2. Box Plot - Average Rating vs Median Household Income by County
ggplot(data=df) +
geom_boxplot(aes(x = avg_rating, y=hhincome, group=avg_rating),
color = "black") +
labs(
x = "Average Yelp Rating",
y = "Median Annual Household Income ($)",
title = "Box Plot - Average Yelp Rating VS Median Annual Household Income by County"
) +
facet_wrap(~county) +
scale_fill_brewer(palette = "Blues") +
theme_minimal() +
theme(strip.text = element_text(face = "bold"))
From the box plot of median annual household income vs average rating on yelp by county, Cobb, DeKalb and Fulton county shows positive correlation between rating (2-4) and median household income. In contrast with 5-star rating businesses which unexpectedly associated with lower-income neighborhoods.
3. Scatter Plot - Review Count vs Median Household Income by County
ggplot(data = df, aes(x=review_count_log, y=hhincome, color = pct_white)) +
geom_point(alpha=0.7, size=2) +
labs(x = "Review Count (log)",
y = "Median Annual Household Income",
color = "Proportion of residents who\nself-identified as white",
title = "Scatter Plot - Review Count vs Median Household Income by County") +
scale_color_gradient(low="darkblue", high="red") +
facet_wrap(~county) +
theme_minimal() +
theme(strip.text = element_text(face = "bold"),
legend.text = element_text(size=7),
legend.title = element_text(size = 8))
The scatter plot shows number of reviews (log-transformed) against median household income, with the color representing the proportion of the white population. From the distribution of the data points, it is evident that lower-income neighborhoods are more commonly associated with a lower proportion of white residents (indicated by the purple points).
DeKalb and Fulton Counties show a greater variation in the proportion of white residents compared to the other counties. Clayton County stands out as a predominantly non-white area.

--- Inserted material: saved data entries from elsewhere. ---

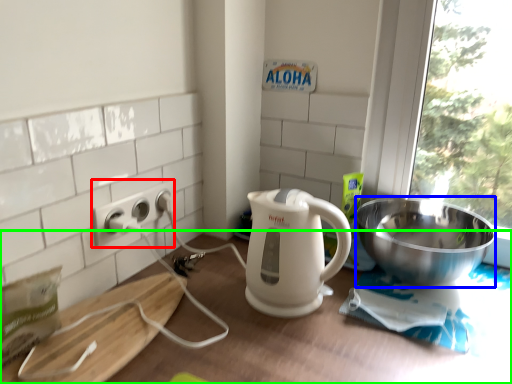 Question: Which is nearer to the power outlet (highlighted by a red box)? bowl (highlighted by a blue box) or table (highlighted by a green box).

Choices:
 (A) bowl
 (B) table

Answer: (B) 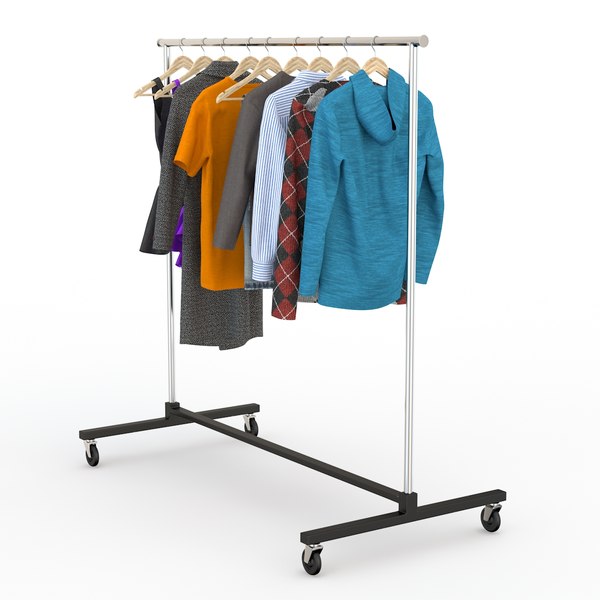 The height and width of the screenshot is (600, 600). Find the location of `clothing on hanger`. clothing on hanger is located at coordinates (377, 177), (295, 177), (272, 180), (248, 175), (220, 150), (177, 116), (159, 112), (181, 226). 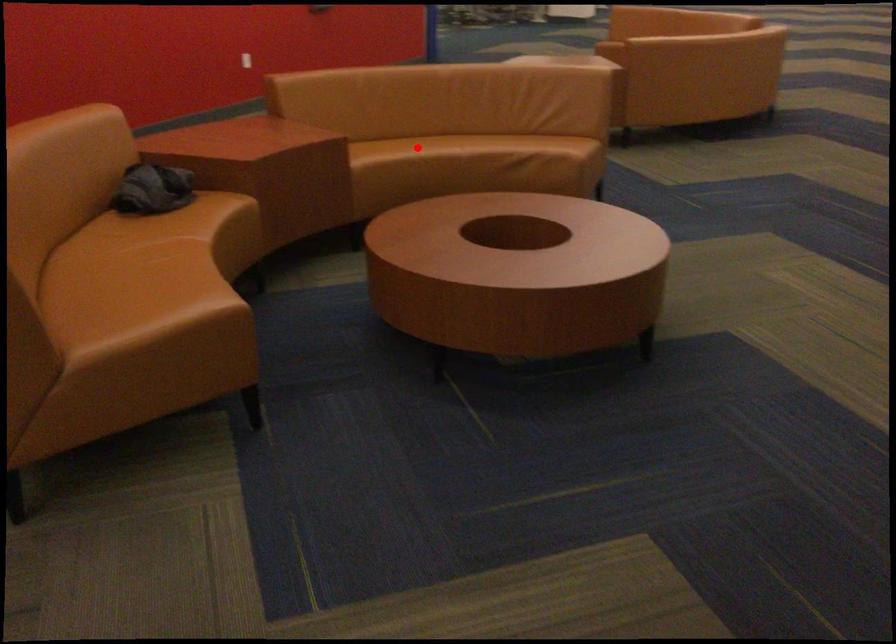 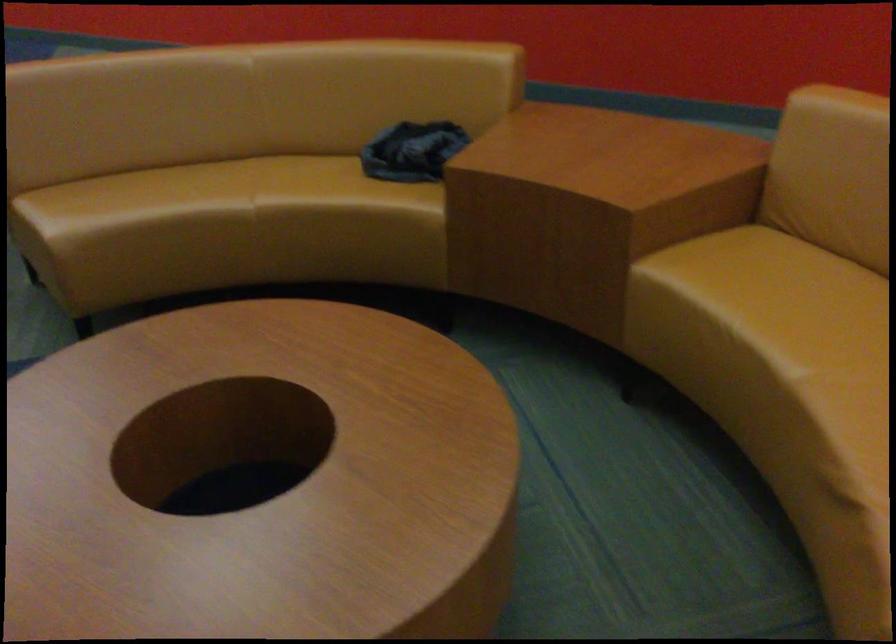 Question: I am providing you with two images of the same scene from different viewpoints. Given a red point in image1, look at the same physical point in image2. Is it:

Choices:
 (A) Closer to the viewpoint
 (B) Farther from the viewpoint

Answer: (A) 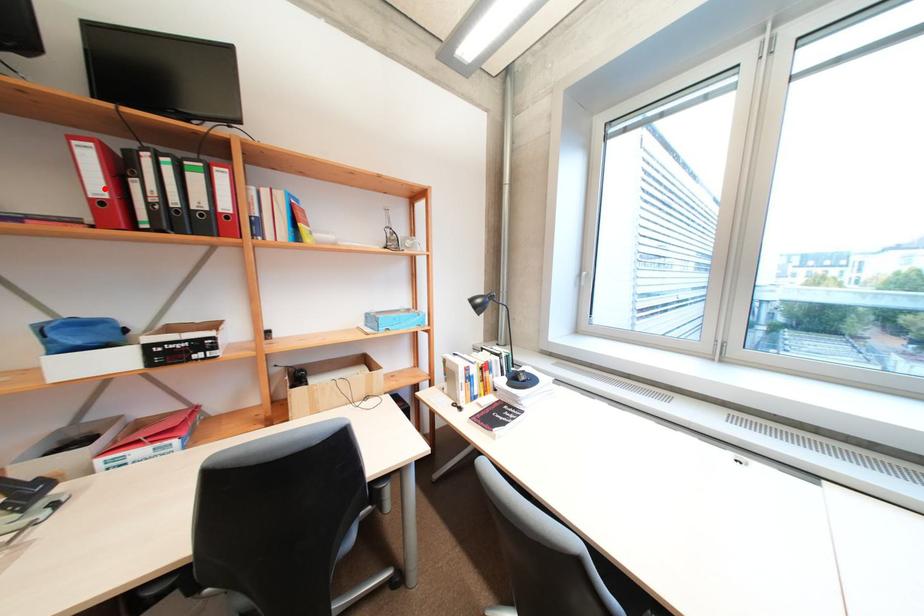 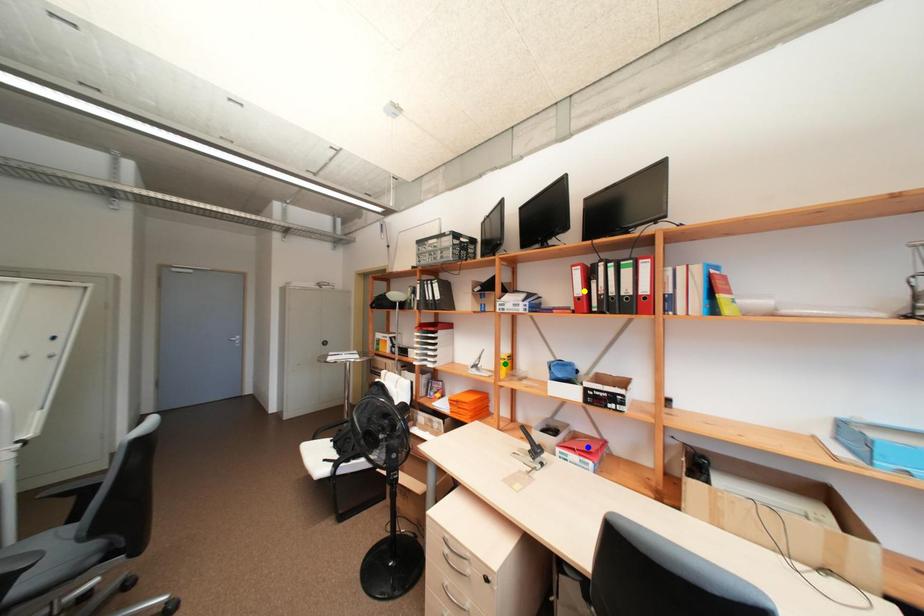 Question: I am providing you with two images of the same scene from different viewpoints. A red point is marked on the first image. You are given multiple points on the second image. Can you choose the point in image 2 that corresponds to the point in image 1?

Choices:
 (A) blue point
 (B) green point
 (C) yellow point

Answer: (C) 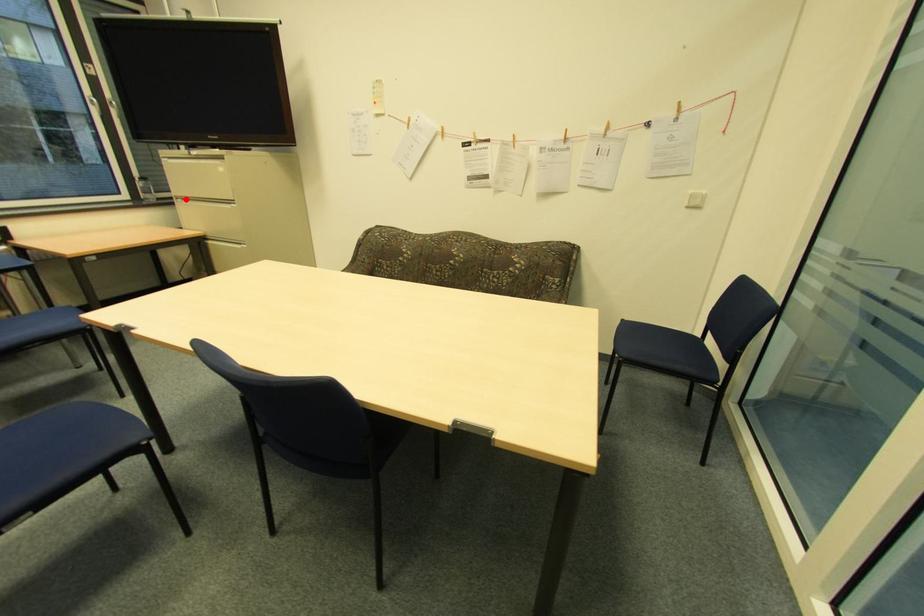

In DeKalb County, there is a pattern where lower review counts and lower household incomes are associated with a lower proportion of white residents (purple points). In Fulton County, the pattern is less distinct, with lower review counts spread across both lower and higher-income areas. In Clayton and Gwinnett Counties, there is less diversity in both review count and income, with most businesses located in lower-income neighborhoods. In Cobb County, while there is a wider distribution of incomes and review counts, no significant trend or association is seen.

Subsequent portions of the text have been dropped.